## TASK DETAILS
Produce an exact copy of the listing.

## RECORDS FOR THIS TASK
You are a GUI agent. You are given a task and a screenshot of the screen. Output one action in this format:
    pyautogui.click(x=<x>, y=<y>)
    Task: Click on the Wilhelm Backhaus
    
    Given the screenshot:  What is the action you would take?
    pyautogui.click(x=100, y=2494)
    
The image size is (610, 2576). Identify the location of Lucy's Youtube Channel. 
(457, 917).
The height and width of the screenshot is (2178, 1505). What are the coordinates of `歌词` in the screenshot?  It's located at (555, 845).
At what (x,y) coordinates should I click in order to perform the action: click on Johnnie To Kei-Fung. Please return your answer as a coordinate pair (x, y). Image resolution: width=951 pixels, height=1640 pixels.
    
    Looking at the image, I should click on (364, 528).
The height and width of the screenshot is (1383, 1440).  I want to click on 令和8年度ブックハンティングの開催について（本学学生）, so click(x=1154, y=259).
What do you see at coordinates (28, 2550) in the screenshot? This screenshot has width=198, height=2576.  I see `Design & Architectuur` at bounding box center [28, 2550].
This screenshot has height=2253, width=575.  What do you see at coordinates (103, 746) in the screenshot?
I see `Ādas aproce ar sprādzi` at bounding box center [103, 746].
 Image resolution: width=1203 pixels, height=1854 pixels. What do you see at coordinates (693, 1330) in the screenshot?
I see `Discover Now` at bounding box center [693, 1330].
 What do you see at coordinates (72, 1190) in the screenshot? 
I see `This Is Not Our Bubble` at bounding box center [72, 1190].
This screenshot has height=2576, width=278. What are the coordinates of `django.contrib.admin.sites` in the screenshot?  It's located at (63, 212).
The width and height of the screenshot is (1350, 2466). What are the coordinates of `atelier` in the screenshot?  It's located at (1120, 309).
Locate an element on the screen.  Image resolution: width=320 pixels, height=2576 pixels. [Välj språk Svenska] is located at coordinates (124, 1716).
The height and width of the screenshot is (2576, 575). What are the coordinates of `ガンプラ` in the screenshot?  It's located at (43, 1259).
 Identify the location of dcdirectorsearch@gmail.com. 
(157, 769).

## COMPLETED EXERCISE
You are a GUI agent. You are given a task and a screenshot of the screen. Output one action in this format:
    pyautogui.click(x=<x>, y=<y>)
    Task: Click on the Wilhelm Backhaus
    
    Given the screenshot:  What is the action you would take?
    pyautogui.click(x=100, y=2494)
    
The image size is (610, 2576). Identify the location of Lucy's Youtube Channel. 
(457, 917).
The height and width of the screenshot is (2178, 1505). What are the coordinates of `歌词` in the screenshot?  It's located at (555, 845).
At what (x,y) coordinates should I click in order to perform the action: click on Johnnie To Kei-Fung. Please return your answer as a coordinate pair (x, y). Image resolution: width=951 pixels, height=1640 pixels.
    
    Looking at the image, I should click on (364, 528).
The height and width of the screenshot is (1383, 1440).  I want to click on 令和8年度ブックハンティングの開催について（本学学生）, so click(x=1154, y=259).
What do you see at coordinates (28, 2550) in the screenshot? This screenshot has width=198, height=2576.  I see `Design & Architectuur` at bounding box center [28, 2550].
This screenshot has height=2253, width=575.  What do you see at coordinates (103, 746) in the screenshot?
I see `Ādas aproce ar sprādzi` at bounding box center [103, 746].
 Image resolution: width=1203 pixels, height=1854 pixels. What do you see at coordinates (693, 1330) in the screenshot?
I see `Discover Now` at bounding box center [693, 1330].
 What do you see at coordinates (72, 1190) in the screenshot? 
I see `This Is Not Our Bubble` at bounding box center [72, 1190].
This screenshot has height=2576, width=278. What are the coordinates of `django.contrib.admin.sites` in the screenshot?  It's located at (63, 212).
The width and height of the screenshot is (1350, 2466). What are the coordinates of `atelier` in the screenshot?  It's located at (1120, 309).
Locate an element on the screen.  Image resolution: width=320 pixels, height=2576 pixels. [Välj språk Svenska] is located at coordinates (124, 1716).
The height and width of the screenshot is (2576, 575). What are the coordinates of `ガンプラ` in the screenshot?  It's located at (43, 1259).
 Identify the location of dcdirectorsearch@gmail.com. 
(157, 769).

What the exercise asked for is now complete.